Aujourd’hui, c’est un monde de différence. La F1 a évolué de façon exponentielle. La quantité de matériel n’est plus la même et les écuries font travailler beaucoup plus de gens.

«Il fallait s’adapter à ses nouvelles exigences, a affirmé Dumontier. Il était temps de passer à une autre étape.»

Ventes à la hausse

Dumontier a aussi indiqué que la vente des billets était à la hausse comparée à pareille date l’an dernier.
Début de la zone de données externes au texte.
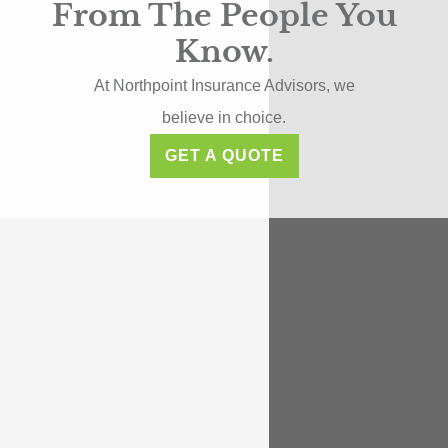
From The People You
Know.
At Northpoint Insurance Advisors, we
believe in choice.
GET A QUOTE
«Un des éléments de cet engouement, dit-il, c’est évidemment cet attrait de curiosité des amateurs qui veulent constater sur place nos nouvelles installations. La présence de Lance Stroll est un autre facteur important. On veut venir encourager un pilote local et aussi une écurie [Racing Point] détenue en partie par des actionnaires canadiens, dont son père Lawrence», a conclu Dumontier.

D’ailleurs, la monoplace de l’écurie Racing Point (qui est en fait une voiture de l’année dernière sans moteur et destinée à des événements promotionnels), sera sur place mercredi. Elle avait servi au lancement de l’équipe à Toronto en février dernier.

Une solide réputation

«La présence de Montréal au calendrier est importante, comme, en fait, toutes nos autres destinations», a pour sa part raconté Carey dans une brève discussion avec le représentant du Journal de Montréal à Barcelone.

«Votre ville s’est taillé une solide réputation dans le milieu de la F1 au fil des ans, a-t-il renchéri. On sait très bien que tous les gens qui gravitent autour de notre discipline aiment venir à Montréal chaque année. On me le répète constamment.»

«Le fait d’avoir célébré ses 40 ans d’existence l’an dernier est un exemple de longévité. Ces nouvelles infrastructures vont solidifier les fondations du Grand Prix du Canada.»